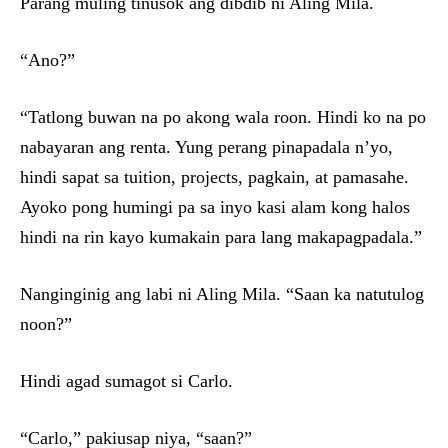
Parang muling tinusok ang dibdib ni Aling Mila.
“Ano?”
“Tatlong buwan na po akong wala roon. Hindi ko na po
nabayaran ang renta. Yung perang pinapadala n’yo,
hindi sapat sa tuition, projects, pagkain, at pamasahe.
Ayoko pong humingi pa sa inyo kasi alam kong halos
hindi na rin kayo kumakain para lang makapagpadala.”
Nanginginig ang labi ni Aling Mila. “Saan ka natutulog
noon?”
Hindi agad sumagot si Carlo.
“Carlo,” pakiusap niya, “saan?”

########################################

◆ **What needs to be done**: Going from the line that has "nabayaran ang renta." through the last line of the entries, retype each line exactly as given and add nothing.

◆ **Response area**:
nabayaran ang renta. Yung perang pinapadala n’yo,
hindi sapat sa tuition, projects, pagkain, at pamasahe.
Ayoko pong humingi pa sa inyo kasi alam kong halos
hindi na rin kayo kumakain para lang makapagpadala.”
Nanginginig ang labi ni Aling Mila. “Saan ka natutulog
noon?”
Hindi agad sumagot si Carlo.
“Carlo,” pakiusap niya, “saan?”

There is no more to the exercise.